**What you have to do**
Drop the images; return everything else in the listing below exactly.

((

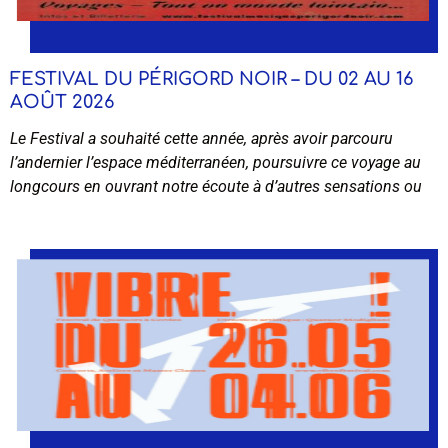
FESTIVAL DU PÉRIGORD NOIR – DU 02 AU 16
AOÛT 2026
Le Festival a souhaité cette année, après avoir parcouru
l’andernier l’espace méditerranéen, poursuivre ce voyage au
longcours en ouvrant notre écoute à d’autres sensations ou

))

**Result for this exercise**
FESTIVAL DU PÉRIGORD NOIR – DU 02 AU 16
AOÛT 2026
Le Festival a souhaité cette année, après avoir parcouru
l’andernier l’espace méditerranéen, poursuivre ce voyage au
longcours en ouvrant notre écoute à d’autres sensations ou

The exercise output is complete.